Question

The point (−3, 1) is on the terminal side of angle Θ, in standard position. What are the values of sine, cosine, and tangent of Θ? Make sure to show all work. (10 points)

Answer 1

The angle is in the second quadrant  so only the sine is positive . 
Length of the hypotenuse = sqrt (-1^2 + 3^2)  = sqrt10
sine  =  1/sqrt10 =  0.3162 to 4 dec places
tangent = 1 / -3 =  -0.3333  to 4 d p's
cosine = -3/sqrt10 = -0.9487 to 4 d, p's.

Answer 2

To solve this problem yo need to have the "x", the "y", and the radius. To find the radius since it is not given we use the formula.

sq rt(-3^2+1^2)

sq rt(9+1)

sq rt(10) would be the length of the radius in this case.

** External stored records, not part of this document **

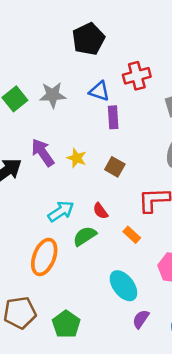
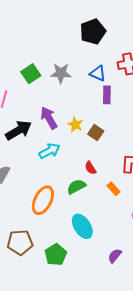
brown square: (115, 167) -> (96, 133), moved
cyan arrow: (61, 211) -> (50, 151), moved
cyan ellipse: (123, 286) -> (82, 226), moved

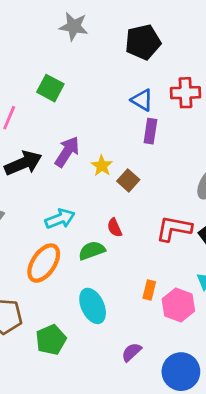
gray star: (61, 73) -> (74, 26), moved
green square: (31, 74) -> (50, 88), turned -36
purple arrow: (49, 118) -> (67, 152), turned 55
cyan arrow: (50, 151) -> (60, 219), moved
orange rectangle: (113, 189) -> (149, 290), moved, turned 48

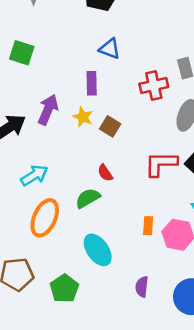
red cross: (186, 93) -> (154, 85), moved
purple rectangle: (150, 131) -> (92, 83), moved
cyan arrow: (60, 219) -> (34, 175), moved
purple semicircle: (131, 352) -> (142, 287), turned -30

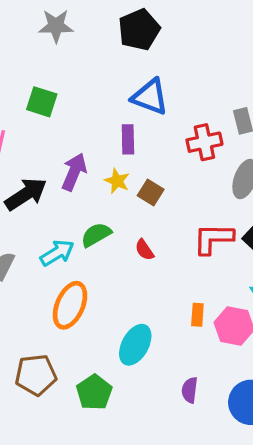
blue triangle: (110, 49) -> (150, 97), size x1.4
green semicircle: (88, 198) -> (96, 235), moved
cyan ellipse: (98, 250) -> (135, 345), turned 64

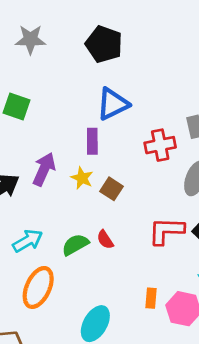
black pentagon: (139, 30) -> (104, 44), turned -30
blue triangle: (150, 97) -> (113, 104), turned -48
green semicircle: (96, 235) -> (75, 245), moved

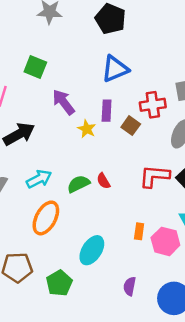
purple rectangle: (92, 141) -> (107, 111), moved
purple arrow: (44, 169) -> (63, 102), moved, turned -64
brown square: (112, 189) -> (131, 126), moved

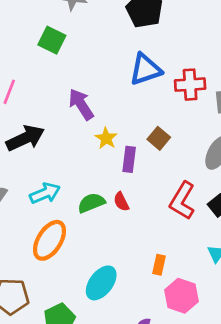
green square: (35, 67) -> (52, 40), moved
red cross: (153, 105) -> (190, 85), moved
purple rectangle: (107, 111) -> (129, 159), moved
red L-shape: (154, 176) -> (182, 201), turned -68
pink hexagon: (165, 241) -> (181, 296), moved

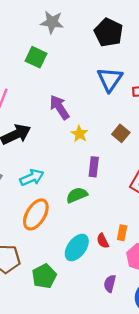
blue triangle: (145, 69) -> (110, 79), turned -36
purple rectangle: (129, 159) -> (94, 167), moved
red semicircle: (121, 202) -> (103, 241), moved
green semicircle: (91, 203) -> (77, 195), moved

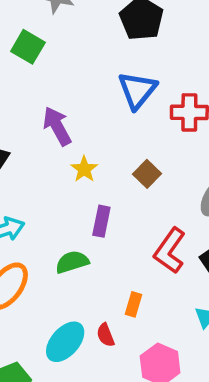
orange rectangle: (122, 233) -> (134, 304), moved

Then we use the sine cosine and tangent fractions

sin:y/r

cos:x/r

tan:y/x

With the values plugged in the equations are

SIN:1/sqrt(10) Since there can´t be a sq rt in hte denominator we change it to 1(sq rt(10))/10

COS:-3/sqrt(10) Since there can´t be a sq rt in the denominator we change it to -3(sq rt(10))/10

TAN:1/-3 This one can stay the same.

This would be the measures of SIN, COS, and TAN.